Clinical Management of Euglycemic Ketoacidosis in a Cat With Congenital Diabetes Mellitus Treated With Insulin and Dapagliflozin.

OBJECTIVE

To describe the medical management of euglycemic diabetic ketoacidosis (EDKA) after two administrations of dapagliflozin in a cat with congenital diabetes mellitus undergoing insulin therapy.

CASE SUMMARY

A 2-year-old neutered female domestic shorthair cat with a prior presumptive diagnosis of congenital diabetes mellitus was followed for 20 months. After several adjustments to insulin therapy, the cat was relatively stable on high doses of insulin glargine (8.3 IU/kg, SC, q 12 h) with persistent hyperglycemia. Due to concerns regarding the impact of chronic hyperglycemia in a young cat, treatment was started with dapagliflozin (10 mg/cat, PO, q 24 h). A reduced dose of insulin glargine (1.3 IU/kg, SC, q 12 h) was administered concurrently to minimize the risk of ketoacidosis. Forty-eight hours after the second dapagliflozin administration, the cat was admitted for lethargy, hyporexia, and vomiting. Bloodwork was consistent with ketoacidosis and hypokalemia. During initial treatment for diabetic ketoacidosis, the cat developed hypophosphatemia, hyperbilirubinemia, and increased liver enzyme activities, with normal interstitial glucose values despite cessation of dapagliflozin. Management consisted of 7.5% glucose supplementation, a constant rate infusion of short-acting insulin, and correction of electrolyte and acid-base derangements. Improvement was seen within 12 h of starting this protocol. The cat was discharged after 9 days of hospitalization. Sixteen days after the discontinuation of dapagliflozin, the cat's interstitial glucose concentration, liver enzyme activities, and serum bilirubin concentration returned to pretreatment values.
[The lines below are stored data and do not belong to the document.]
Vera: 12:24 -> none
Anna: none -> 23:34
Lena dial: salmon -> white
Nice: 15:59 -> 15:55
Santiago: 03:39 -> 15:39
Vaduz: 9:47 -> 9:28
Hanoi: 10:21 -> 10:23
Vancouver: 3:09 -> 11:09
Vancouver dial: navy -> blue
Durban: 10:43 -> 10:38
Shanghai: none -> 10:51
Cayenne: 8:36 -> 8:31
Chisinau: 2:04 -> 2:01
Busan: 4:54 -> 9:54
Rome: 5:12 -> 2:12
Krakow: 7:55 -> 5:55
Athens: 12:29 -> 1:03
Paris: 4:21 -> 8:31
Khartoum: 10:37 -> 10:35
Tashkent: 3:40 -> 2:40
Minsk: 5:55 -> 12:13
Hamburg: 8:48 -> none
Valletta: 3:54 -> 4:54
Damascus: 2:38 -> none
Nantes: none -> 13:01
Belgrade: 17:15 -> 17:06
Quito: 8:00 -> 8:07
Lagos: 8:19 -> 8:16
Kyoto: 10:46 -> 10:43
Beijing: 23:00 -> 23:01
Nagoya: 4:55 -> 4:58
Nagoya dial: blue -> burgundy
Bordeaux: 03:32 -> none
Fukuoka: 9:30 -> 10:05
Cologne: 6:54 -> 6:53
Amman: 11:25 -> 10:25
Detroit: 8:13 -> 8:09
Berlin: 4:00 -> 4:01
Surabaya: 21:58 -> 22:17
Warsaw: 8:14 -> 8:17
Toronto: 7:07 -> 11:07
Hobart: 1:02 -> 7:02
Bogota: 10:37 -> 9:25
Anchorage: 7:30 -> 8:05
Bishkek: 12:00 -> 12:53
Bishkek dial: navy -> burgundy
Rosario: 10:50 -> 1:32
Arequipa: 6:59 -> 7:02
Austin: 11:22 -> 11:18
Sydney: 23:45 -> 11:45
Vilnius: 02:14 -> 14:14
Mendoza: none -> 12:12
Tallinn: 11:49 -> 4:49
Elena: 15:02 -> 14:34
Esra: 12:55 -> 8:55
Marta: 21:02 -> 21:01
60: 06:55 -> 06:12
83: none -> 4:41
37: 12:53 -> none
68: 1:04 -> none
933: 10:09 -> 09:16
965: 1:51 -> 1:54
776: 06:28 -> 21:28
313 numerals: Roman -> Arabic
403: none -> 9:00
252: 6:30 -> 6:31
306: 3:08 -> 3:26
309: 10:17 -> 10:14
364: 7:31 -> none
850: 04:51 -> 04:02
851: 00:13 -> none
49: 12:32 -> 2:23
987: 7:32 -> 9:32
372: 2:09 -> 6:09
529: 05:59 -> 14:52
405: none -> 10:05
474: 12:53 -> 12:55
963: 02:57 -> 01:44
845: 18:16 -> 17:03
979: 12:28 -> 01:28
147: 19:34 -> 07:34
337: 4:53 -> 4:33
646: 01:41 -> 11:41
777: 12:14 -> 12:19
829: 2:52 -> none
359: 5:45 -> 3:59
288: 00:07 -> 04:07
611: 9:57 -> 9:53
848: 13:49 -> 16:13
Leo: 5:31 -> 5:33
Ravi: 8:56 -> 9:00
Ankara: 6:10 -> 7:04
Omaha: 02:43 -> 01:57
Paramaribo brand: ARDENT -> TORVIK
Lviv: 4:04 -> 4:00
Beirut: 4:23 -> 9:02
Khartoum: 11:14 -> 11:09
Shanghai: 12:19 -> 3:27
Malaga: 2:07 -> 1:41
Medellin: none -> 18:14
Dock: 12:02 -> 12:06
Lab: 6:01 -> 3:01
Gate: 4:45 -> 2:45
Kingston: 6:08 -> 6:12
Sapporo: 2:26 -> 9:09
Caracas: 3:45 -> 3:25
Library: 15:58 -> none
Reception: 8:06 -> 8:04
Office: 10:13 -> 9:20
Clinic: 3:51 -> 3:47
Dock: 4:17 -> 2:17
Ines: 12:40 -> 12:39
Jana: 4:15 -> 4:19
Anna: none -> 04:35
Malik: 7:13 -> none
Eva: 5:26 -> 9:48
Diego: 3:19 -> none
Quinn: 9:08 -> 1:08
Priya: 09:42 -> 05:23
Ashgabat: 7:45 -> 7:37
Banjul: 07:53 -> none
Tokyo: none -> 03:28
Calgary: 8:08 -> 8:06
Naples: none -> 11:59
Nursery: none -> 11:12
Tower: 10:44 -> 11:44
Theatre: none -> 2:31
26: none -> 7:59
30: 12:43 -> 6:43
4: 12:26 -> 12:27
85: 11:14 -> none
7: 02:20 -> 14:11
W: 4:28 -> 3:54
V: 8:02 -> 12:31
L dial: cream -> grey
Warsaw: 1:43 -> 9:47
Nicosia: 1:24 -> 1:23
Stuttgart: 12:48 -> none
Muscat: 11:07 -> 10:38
NEW OR UNIQUE INFORMATION PROVIDED

With the introduction of sodium-glucose linked cotransporter 2 inhibitors, clinicians should be aware of EDKA and its management. This case report describes how the treatment of EDKA in cats, similar to treatment in people, may require proactive, aggressive glucose supplementation, treatment with short-acting soluble insulin, and vigilant electrolyte and acid-base monitoring. It also showcases the possibility of dapagliflozin having effect days beyond drug cessation.